Before I left the US, everyone told me how fast time would fly while abroad. They said, “Five months will seem like five days, and you’ll be home before you know it.” Turns out, they weren’t making it up. I can’t believe it is already the middle of February, and that I’ve been living in England for a month!
And in that month, I have adjusted quite well, adapting to the British ways of life. Though I did purchase a coffee maker, I’ve dramatically cut down on my morning caffeine consumption and replaced it with herbal tea (pronounced WITH the ‘h’). I’ve picked up on a lot of the slang, as well. I call dinner, “tea” and ask people what time they have “uni”. Sometimes I’m so good, people don’t even recognize my American accent. I swear my Scottish flatmate gets asked if she’s American more than I do! (I consider this a small accomplishment on my part). I’m also doing British-y things. Last night, I participated in my first pub quiz. While I was one of the weakest links to the team (pub quizzes are hard! Especially when many questions revolve around British sporting events…) I did know the answer to, “Which US city did the Valentine’s Massacre take place?” While it took a bit of jogging my memory, I remembered it was Chicago. Thank you 10th grade US History. Embarrassingly enough, I did not know the answer to “How many points does the Statue of Liberty have on her crown?” All my British friends turned to me on that question-their eyes wide-excited to have an American on their team. HA. Yeah, right. I think I really let my team down in that moment…
Besides picking up on the British accent and participating in pub quizzes, I’ve also learned British texting etiquette. Apparently everyone, and I mean everyone (boys, girls, dads, grandmas, bosses, newly acquainted-strangers, etc…) end all text messages with “kisses”- represented with the letter x.

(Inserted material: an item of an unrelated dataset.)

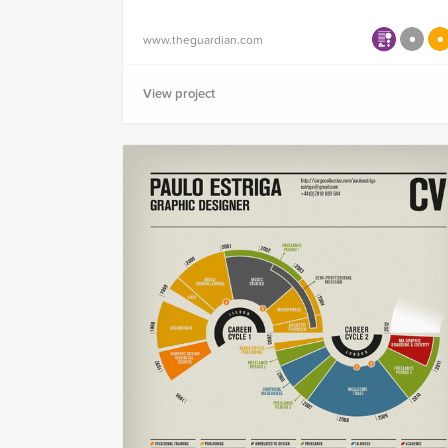
www.theguardian.com
View project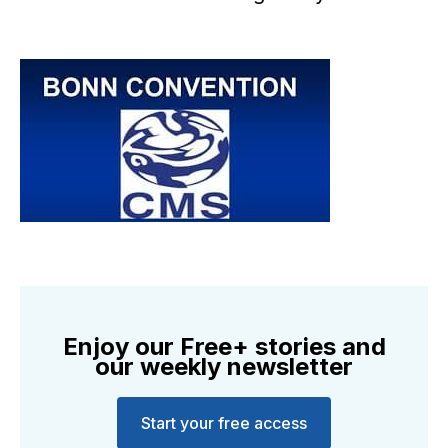
Enjoy our Free+ stories and
our weekly newsletter
Start your free access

If a text message lacks kisses, which according to my flatmate Rosa, “just doesn’t happen,” but if on the rare occasion that it does, it’s to imply that the sender is “very, very ticked off and is not afraid to show it.” This rule also applies to emails and Facebook posts, as well. When I first arrived here, I was unaware of the importance of such etiquette. I recognized that people ended all their text messages with “xxx” but I didn’t think it necessary for me to participate. Turns out, the majority of the people I texted in those first few weeks, thought I was, let’s just say, a very angry person. Now, I’m sure to end all my texts messages with a solid string of xxxxx’s…
In all honesty, thinking about the time flying by makes me sad. I don’t want to leave! I’ve already done so much, and I don’t want it to stop. I’ve ventured to Liverpool, the birthplace of the Beatles.
I explored York-one of the oldest cities in England.
And while I’m sure to have quite the experience during my 4 week “Easter Holiday” to Ireland, Spain, Italy, Germany, and France, my most spontaneous adventure so far was a 10 hour day trip to London. I could only convince one of my fellow UW friends, Katelyn, to take on the challenge with me. Most people thought it undoable-how can one explore a city with thousands of years of history in a couple of hours? (Although some may argue, the better question might be, WHY would you want to? Which I would answer, why not?) Well, it’s actually quite simple.
It required us catching a 2:00 am Megabus to London. We figured we could sleep on our way down…silly us. When we rolled up to Victoria Station at 7:30 am, Katelyn and I were going off of 3 hours of “bus” sleep, which basically means no sleep at all. We had no plan for our day. Earlier that week, we discussed the possibility of planning out our day to the very last minute, but we thought it more adventurous to just show up-no plan at all.
As it turns out-no plan, was the best plan. We purchased a rail card, which allows you to use the London Underground to get around all day long. After a few awkward moments of pretending we knew what we were doing, Katelyn and I actually started to understand the Underground. We took it all over the city. There were a few times we got on the wrong train…but it was more fun than frustrating. Once figured out, the Tube is an easy, cheap way to travel, and I like to think myself a true traveler for mastering the “art” of the Underground in less than a few hours. We could really use one in Madison…
In 10 hours, Katelyn and I managed to do a lot. We spent almost 3 hours in the Tower of London, went up to the top of Tower Bridge, stood on the steps of St. Paul’s Cathedral, walked the shop-packed Oxford Street, posed with Big Ben and the Houses of Parliament, ate at a pub near Westminster Abbey, said hello to the Queen at Buckingham Palace. Lastly, and maybe most importantly, we found a cute bakery where we ended our fully packed day eating the most delicious chocolate cupcakes in all of London.
Who says you can’t do London in 10 hours? We did.